Gallery Hop preview: Get adventurous with mobile photographer Adam Elkins’ 'My Columbus'

By Columbus Alive
From the May 2, 2013 edition
  • Photo by Meghan Ralston

Self-taught photographer Adam Elkins is an encyclopedia of Columbus’ secretly awesome, atrophied spaces. The 26-year-old campus-area native has spent a lot of time exploring the city’s forgotten areas.

“I used to do a lot of graffiti but I’ve found that photography is a lot easier to do and a lot more legal,” said Elkins, whose art will be on view at Short North Tattoo’s gallery this month. “Columbus has a lot of potential for a bigger city feel. We have a lot of exciting things here.”

Portraits in abandoned buildings and long-forgotten parks around town are some of Elkins’ best work, but his striking, near-illusionary photos of reflections in puddles are the real stunners.

“His work is honest, raw. It stands out because it is clean, not over-processed, if processed at all. It’s easy to see what inspires him in each shot, whether it be the light versus shadow or a reflection or a wallpaper pattern,” said artist Amy Leibrand, curator of CS Gallery’s recent “Exposure” show of mobile photography.

Leibrand sought out Elkins to exhibit work from his Instagram account (@BigManJapan). Despite his international popularity on the social art app (courtesy a feature on the Instagood Tumblr), it was the first time Elkins, who has never taken an art or photography class, even considered showing his photos in a gallery.
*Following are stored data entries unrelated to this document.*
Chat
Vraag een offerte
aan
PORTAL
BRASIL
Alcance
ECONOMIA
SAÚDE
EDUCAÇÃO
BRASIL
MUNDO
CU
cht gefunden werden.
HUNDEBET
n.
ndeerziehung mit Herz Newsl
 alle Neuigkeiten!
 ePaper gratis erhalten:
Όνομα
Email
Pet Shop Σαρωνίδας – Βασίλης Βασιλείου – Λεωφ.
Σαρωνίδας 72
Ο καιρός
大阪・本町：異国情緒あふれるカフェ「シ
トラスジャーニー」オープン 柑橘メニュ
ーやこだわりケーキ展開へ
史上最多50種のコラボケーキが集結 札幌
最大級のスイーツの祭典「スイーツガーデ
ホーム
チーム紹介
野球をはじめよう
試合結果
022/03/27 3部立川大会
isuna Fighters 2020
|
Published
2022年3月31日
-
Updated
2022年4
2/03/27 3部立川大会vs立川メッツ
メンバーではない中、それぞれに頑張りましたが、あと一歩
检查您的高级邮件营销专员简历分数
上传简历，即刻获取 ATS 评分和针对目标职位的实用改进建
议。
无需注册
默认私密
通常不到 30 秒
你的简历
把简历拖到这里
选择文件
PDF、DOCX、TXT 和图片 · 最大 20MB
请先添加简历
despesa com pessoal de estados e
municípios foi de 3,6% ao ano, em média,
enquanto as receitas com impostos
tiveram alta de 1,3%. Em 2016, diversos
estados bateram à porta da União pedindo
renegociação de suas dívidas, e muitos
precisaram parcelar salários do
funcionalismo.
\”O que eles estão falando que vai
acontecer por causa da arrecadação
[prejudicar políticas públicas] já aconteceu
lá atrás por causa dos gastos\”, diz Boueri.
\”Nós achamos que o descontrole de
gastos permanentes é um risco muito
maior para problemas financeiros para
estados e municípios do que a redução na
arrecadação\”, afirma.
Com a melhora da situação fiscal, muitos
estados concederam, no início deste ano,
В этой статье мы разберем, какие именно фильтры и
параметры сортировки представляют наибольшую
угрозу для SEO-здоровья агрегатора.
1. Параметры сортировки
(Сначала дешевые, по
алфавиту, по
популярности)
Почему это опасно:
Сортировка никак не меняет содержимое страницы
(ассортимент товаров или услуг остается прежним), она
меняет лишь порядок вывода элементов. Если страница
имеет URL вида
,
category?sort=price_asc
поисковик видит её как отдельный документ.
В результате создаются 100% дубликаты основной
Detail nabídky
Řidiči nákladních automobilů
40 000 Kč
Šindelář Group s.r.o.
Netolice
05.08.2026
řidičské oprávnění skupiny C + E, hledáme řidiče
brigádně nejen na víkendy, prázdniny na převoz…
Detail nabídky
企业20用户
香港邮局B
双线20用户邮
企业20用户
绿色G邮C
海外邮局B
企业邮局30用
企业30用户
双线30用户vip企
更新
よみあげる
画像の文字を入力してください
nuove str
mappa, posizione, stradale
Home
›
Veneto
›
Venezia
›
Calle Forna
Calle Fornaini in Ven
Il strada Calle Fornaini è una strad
“I learned about art from doing graffiti. I learned photography by watching other people and looking at what I like,” Elkins said. “I love exploring.”

The ease of which Elkins’ images tell a story is, indeed, something you can’t teach. It’s like he’s part of the lost landscape himself.

“There’s a ‘don’t give a damn’ approach,” Leibrand said of Elkins’ photos, “yet each shot is beautifully composed. It feels instinctual. It’s his deliberate sense of adventure that pulls me in. I want to be there, I want to be a part of it. His work sucks you into the untold stories of places well past their glory.”

Those places officially have a narrator.